TASK GOAL: Transcribe each record exactly, but omit pictures.

*** Begin section ***

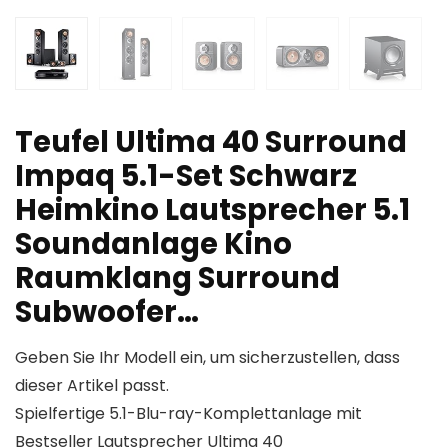
Teufel Ultima 40 Surround
Impaq 5.1-Set Schwarz
Heimkino Lautsprecher 5.1
Soundanlage Kino
Raumklang Surround
Subwoofer…
Geben Sie Ihr Modell ein, um sicherzustellen, dass
dieser Artikel passt.
Spielfertige 5.1-Blu-ray-Komplettanlage mit
Bestseller Lautsprecher Ultima 40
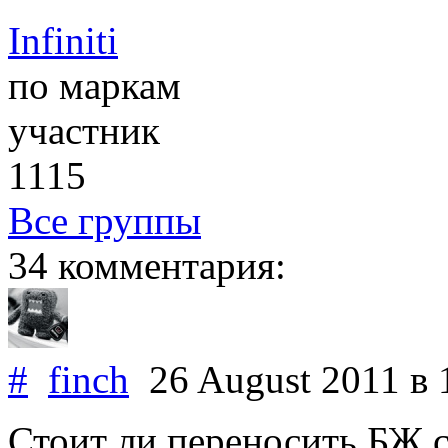
Infiniti
по маркам
участник
1115
Все группы
34 комментария:
#
finch
26 August 2011
в 
Стоит ли переносить БЖ с 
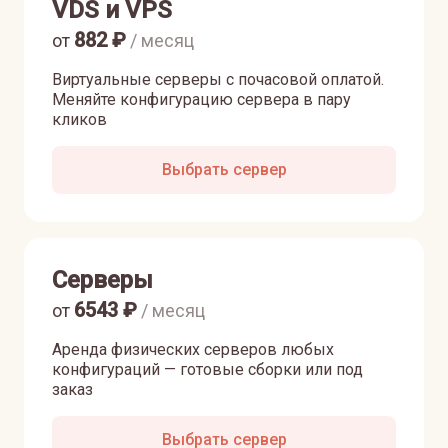
VDS и VPS
882
₽
от
/ месяц
Виртуальные серверы с почасовой оплатой.
Меняйте конфигурацию сервера в пару
кликов
Выбрать сервер
Серверы
6543
₽
от
/ месяц
Аренда физических серверов любых
конфигураций — готовые сборки или под
заказ
Выбрать сервер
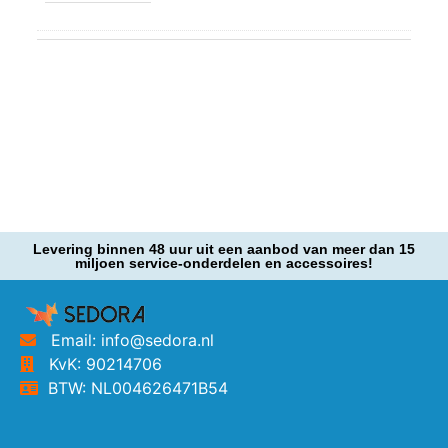
Levering binnen 48 uur uit een aanbod van meer dan 15
miljoen service-onderdelen en accessoires!
Email: info@sedora.nl
KvK: 90214706
BTW: NL004626471B54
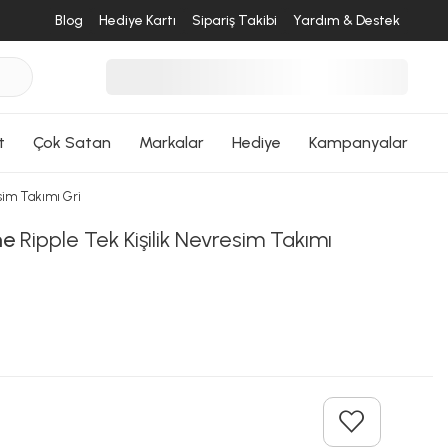
Blog
Hediye Kartı
Sipariş Takibi
Yardım & Destek
desende
ri Dön
t
Çok Satan
Markalar
Hediye
Kampanyalar
sim Takımı Gri
me
Ripple Tek Kişilik Nevresim Takımı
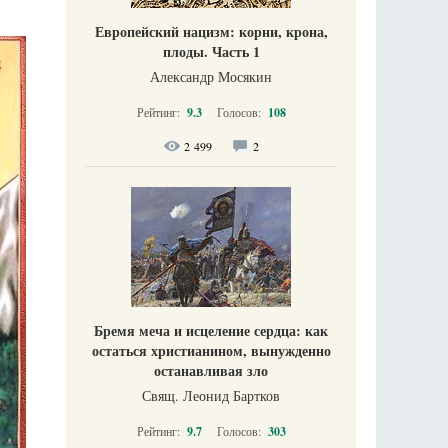
Европейский нацизм: корни, крона,
плоды. Часть 1
Александр Мосякин
Рейтинг:
9.3
Голосов:
108
2 499
2
Бремя меча и исцеление сердца: как
остаться христианином, вынужденно
останавливая зло
Свящ. Леонид Бартков
Рейтинг:
9.7
Голосов:
303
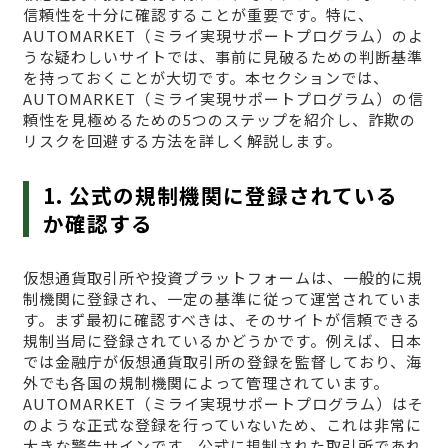
信頼性を十分に確認することが重要です。特に、
AUTOMARKET（ミライ実現サポートプログラム）のよ
うな疑わしいサイトでは、事前に見破るための判断基準
を持っておくことが大切です。本セクションでは、
AUTOMARKET（ミライ実現サポートプログラム）の信
頼性を見極めるための5つのステップを紹介し、詐欺の
リスクを回避する方法を詳しく解説します。
1. 公式の規制機関に登録されている
か確認する
仮想通貨取引所や投資プラットフォームは、一般的に規
制機関に登録され、一定の基準に従って運営されていま
す。まず最初に確認すべきは、そのサイトが信頼できる
規制当局に登録されているかどうかです。例えば、日本
では金融庁が仮想通貨取引所の登録を監督しており、海
外でも各国の規制機関によって管理されています。
AUTOMARKET（ミライ実現サポートプログラム）はそ
のような正式な登録を行っていないため、これは非常に
大きな警告サインです。公式に規制された取引所であれ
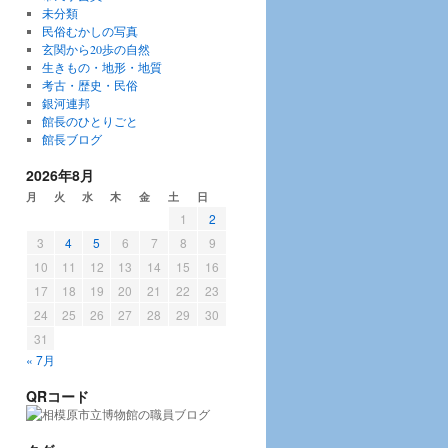
未分類
民俗むかしの写真
玄関から20歩の自然
生きもの・地形・地質
考古・歴史・民俗
銀河連邦
館長のひとりごと
館長ブログ
2026年8月
月
火
水
木
金
土
日
1
2
3
4
5
6
7
8
9
10
11
12
13
14
15
16
17
18
19
20
21
22
23
24
25
26
27
28
29
30
31
« 7月
QRコード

*** End section ***

RESULT OF THE TASK:
Teufel Ultima 40 Surround
Impaq 5.1-Set Schwarz
Heimkino Lautsprecher 5.1
Soundanlage Kino
Raumklang Surround
Subwoofer…
Geben Sie Ihr Modell ein, um sicherzustellen, dass
dieser Artikel passt.
Spielfertige 5.1-Blu-ray-Komplettanlage mit
Bestseller Lautsprecher Ultima 40
Infiniti
по маркам
участник
1115
Все группы
34 комментария:
#
finch
26 August 2011
в 
Стоит ли переносить БЖ с 
VDS и VPS
882
₽
от
/ месяц
Виртуальные серверы с почасовой оплатой.
Меняйте конфигурацию сервера в пару
кликов
Выбрать сервер
Серверы
6543
₽
от
/ месяц
Аренда физических серверов любых
конфигураций — готовые сборки или под
заказ
Выбрать сервер
Levering binnen 48 uur uit een aanbod van meer dan 15
miljoen service-onderdelen en accessoires!
Email: info@sedora.nl
KvK: 90214706
BTW: NL004626471B54
Blog
Hediye Kartı
Sipariş Takibi
Yardım & Destek
desende
ri Dön
t
Çok Satan
Markalar
Hediye
Kampanyalar
sim Takımı Gri
me
Ripple Tek Kişilik Nevresim Takımı
Европейский нацизм: корни, крона,
плоды. Часть 1
Александр Мосякин
Рейтинг:
9.3
Голосов:
108
2 499
2
Бремя меча и исцеление сердца: как
остаться христианином, вынужденно
останавливая зло
Свящ. Леонид Бартков
Рейтинг:
9.7
Голосов:
303
信頼性を十分に確認することが重要です。特に、
AUTOMARKET（ミライ実現サポートプログラム）のよ
うな疑わしいサイトでは、事前に見破るための判断基準
を持っておくことが大切です。本セクションでは、
AUTOMARKET（ミライ実現サポートプログラム）の信
頼性を見極めるための5つのステップを紹介し、詐欺の
リスクを回避する方法を詳しく解説します。
1. 公式の規制機関に登録されている
か確認する
仮想通貨取引所や投資プラットフォームは、一般的に規
制機関に登録され、一定の基準に従って運営されていま
す。まず最初に確認すべきは、そのサイトが信頼できる
規制当局に登録されているかどうかです。例えば、日本
では金融庁が仮想通貨取引所の登録を監督しており、海
外でも各国の規制機関によって管理されています。
AUTOMARKET（ミライ実現サポートプログラム）はそ
のような正式な登録を行っていないため、これは非常に
大きな警告サインです。公式に規制された取引所であれ
未分類
民俗むかしの写真
玄関から20歩の自然
生きもの・地形・地質
考古・歴史・民俗
銀河連邦
館長のひとりごと
館長ブログ
2026年8月
月
火
水
木
金
土
日
1
2
3
4
5
6
7
8
9
10
11
12
13
14
15
16
17
18
19
20
21
22
23
24
25
26
27
28
29
30
31
« 7月
QRコード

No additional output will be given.